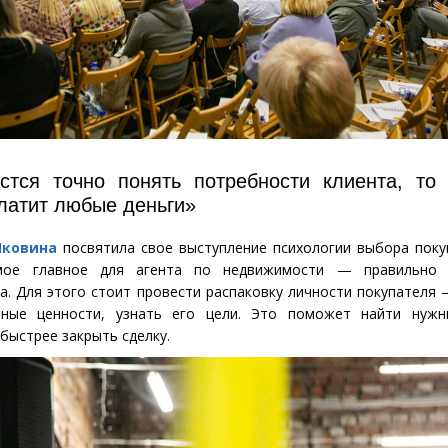
стся точно понять потребности клиента, то
латит любые деньги»
Яковина
посвятила свое выступление психологии выбора поку
мое главное для агента по недвижимости — правильно 
а. Для этого стоит провести распаковку личности покупателя 
нные ценности, узнать его цели. Это поможет найти нужн
быстрее закрыть сделку.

————————

**YOUR GOAL:**
Set down the entries above exactly; no pictures belong in the copy.

**THE COMPLETED TASK:**
стся точно понять потребности клиента, то
латит любые деньги»
Яковина
посвятила свое выступление психологии выбора поку
мое главное для агента по недвижимости — правильно 
а. Для этого стоит провести распаковку личности покупателя 
нные ценности, узнать его цели. Это поможет найти нужн
быстрее закрыть сделку.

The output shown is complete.